専業主夫になりたいから来ましたっていってた。


私も専業主婦になりたいからきたよっていったら、


僕たち、需要は同じだね。って笑った。


私たちたちは、

お互い求めるばかりで、

与える事が少なかった。


供給がないから、

寂しい。


お願い、この寂しさを埋めてよと、

彼の胸板をなぞるが、

すやすやと規則正しく寝息を立てている。


私ばかりが、眠れなかった。


私だけが彼の寝顔を知っている。


私だけが知っている。



料理教室には若い男性は洋太しかいなくて、

彼が話しかけられていると、

私はひどくもやもやした。


「あやめだけだよ。」と、
彼はベッドで囁いてくれるが、

そんなの信用ならないと思った。


ベッドでの言葉と、
夜の電話での言葉は、

信ぴょう性が低いと思う。


前はそんなでもなかったのに、

最近は私とあっていても、
スマホばかりを見ているね。


底知れぬ寂しさが、

私を襲う。

私の趣味は、洋太なの。

四六時中考えている。

洋太は違うの?


「俺はね、フットサルでしょ、ゲームでしょ、漫画でしょ、動画サイトでしょ、
 うまい飯も食いたいし、服だって好きだよ。」

前に洋太に趣味はあるのかと聞いたら、
いっぱいあると答えた。

私は?

私は洋太の趣味じゃないの?


洋太の好きなものじゃないの?


とひどく落ち込んだ。

「旅行も行きたいし、ジムだって楽しいしなぁ。
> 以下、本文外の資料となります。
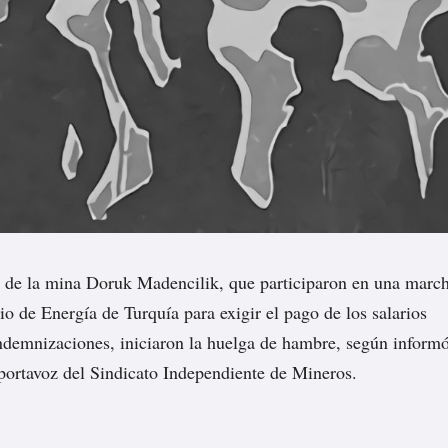
 de la mina Doruk Madencilik, que participaron en una marc
io de Energía de Turquía para exigir el pago de los salarios
indemnizaciones, iniciaron la huelga de hambre, según inform
l portavoz del Sindicato Independiente de Mineros.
」

埋めないで、

私以外のことで洋太の時間を埋めないで、


独り占めしたいよ。


掴めないと思った。

私だけが満たされなくて、
寂しいって思った。

だからなんか連絡とるの嫌になって放置してたら、

いきなり電話がかかってきて、

「寂しいじゃん。」って、
洋太がつぶやいた時は、
とても嬉しかった。


私だけが好きな訳じゃないと思った時が、
なによりの喜びだ。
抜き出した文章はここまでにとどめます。